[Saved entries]
Start of Block

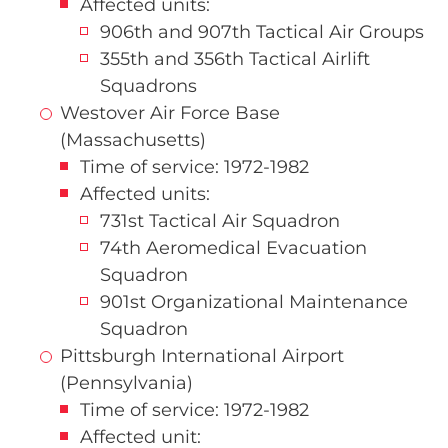
Affected units:
906th and 907th Tactical Air Groups
355th and 356th Tactical Airlift
Squadrons
Westover Air Force Base
(Massachusetts)
Time of service: 1972-1982
Affected units:
731st Tactical Air Squadron
74th Aeromedical Evacuation
Squadron
901st Organizational Maintenance
Squadron
Pittsburgh International Airport
(Pennsylvania)
Time of service: 1972-1982
Affected unit:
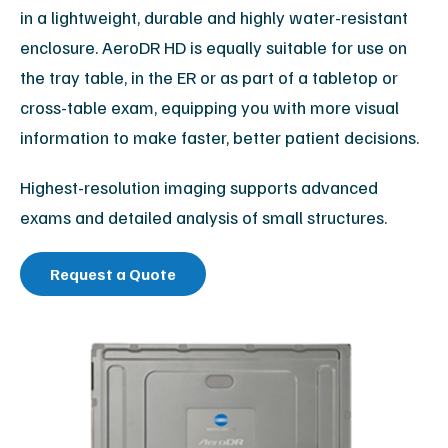
in a lightweight, durable and highly water-resistant
enclosure. AeroDR HD is equally suitable for use on
the tray table, in the ER or as part of a tabletop or
cross-table exam, equipping you with more visual
information to make faster, better patient decisions.
Highest-resolution imaging supports advanced
exams and detailed analysis of small structures.
Request a Quote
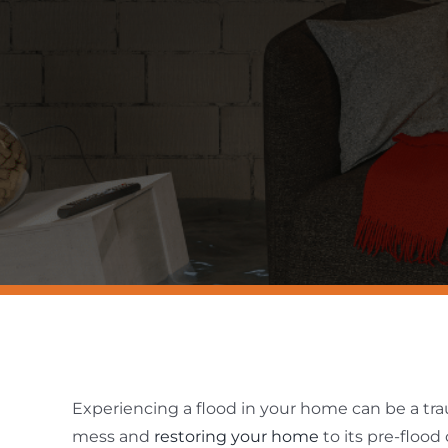
Experiencing a flood in your home can be a tr
mess and
restoring your home
to its pre-floo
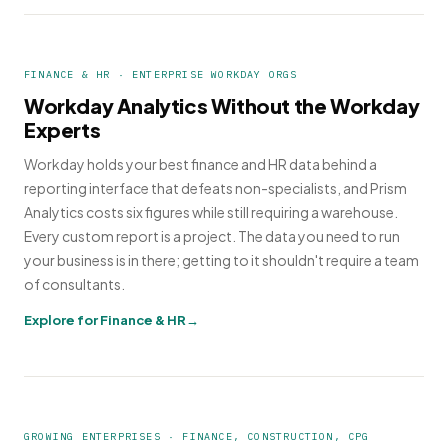
FINANCE & HR · ENTERPRISE WORKDAY ORGS
Workday Analytics Without the Workday
Experts
Workday holds your best finance and HR data behind a
reporting interface that defeats non-specialists, and Prism
Analytics costs six figures while still requiring a warehouse.
Every custom report is a project. The data you need to run
your business is in there; getting to it shouldn't require a team
of consultants.
Explore for Finance & HR
GROWING ENTERPRISES · FINANCE, CONSTRUCTION, CPG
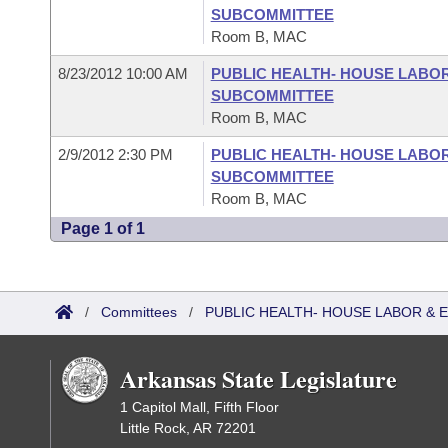
SUBCOMMITTEE
Room B, MAC
8/23/2012 10:00 AM
PUBLIC HEALTH- HOUSE LABO
SUBCOMMITTEE
Room B, MAC
2/9/2012 2:30 PM
PUBLIC HEALTH- HOUSE LABO
SUBCOMMITTEE
Room B, MAC
Page 1 of 1
/
Committees
/
PUBLIC HEALTH- HOUSE LABOR &
Arkansas State Legislature
1 Capitol Mall, Fifth Floor
Little Rock, AR 72201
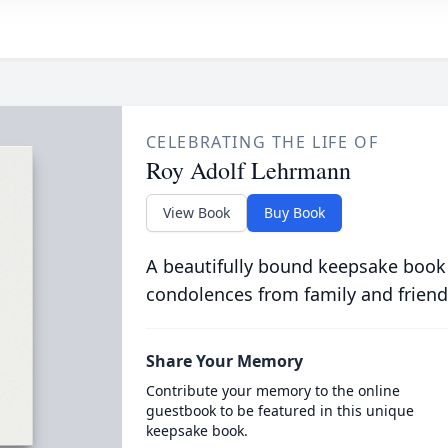
CELEBRATING THE LIFE OF
Roy Adolf Lehrmann
View Book
Buy Book
A beautifully bound keepsake book
condolences from family and friend
Share Your Memory
Contribute your memory to the online
guestbook to be featured in this unique
keepsake book.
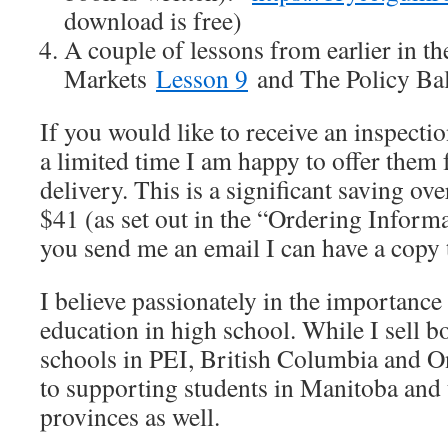
download is free)
A couple of lessons from earlier in t
Markets
Lesson 9
and The Policy Ba
If you would like to receive an inspecti
a limited time I am happy to offer them 
delivery. This is a significant saving ov
$41 (as set out in the “Ordering Informa
you send me an email I can have a copy 
I believe passionately in the importanc
education in high school. While I sell b
schools in PEI, British Columbia and On
to supporting students in Manitoba and 
provinces as well.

End of Block

■ Description of the task ■
I would like the exact lines from the data above, starting with the one that holds "Analytics costs six" and going on through the one that holds "schools in PEI, British Columbia and On", without the pictures.

■ Output for this task ■
Analytics costs six figures while still requiring a warehouse.
Every custom report is a project. The data you need to run
your business is in there; getting to it shouldn't require a team
of consultants.
Explore for Finance & HR
GROWING ENTERPRISES · FINANCE, CONSTRUCTION, CPG
SUBCOMMITTEE
Room B, MAC
8/23/2012 10:00 AM
PUBLIC HEALTH- HOUSE LABO
SUBCOMMITTEE
Room B, MAC
2/9/2012 2:30 PM
PUBLIC HEALTH- HOUSE LABO
SUBCOMMITTEE
Room B, MAC
Page 1 of 1
/
Committees
/
PUBLIC HEALTH- HOUSE LABOR &
Arkansas State Legislature
1 Capitol Mall, Fifth Floor
Little Rock, AR 72201
CELEBRATING THE LIFE OF
Roy Adolf Lehrmann
View Book
Buy Book
A beautifully bound keepsake book
condolences from family and friend
Share Your Memory
Contribute your memory to the online
guestbook to be featured in this unique
keepsake book.
download is free)
A couple of lessons from earlier in t
Markets
Lesson 9
and The Policy Ba
If you would like to receive an inspecti
a limited time I am happy to offer them 
delivery. This is a significant saving ov
$41 (as set out in the “Ordering Informa
you send me an email I can have a copy 
I believe passionately in the importanc
education in high school. While I sell b
schools in PEI, British Columbia and On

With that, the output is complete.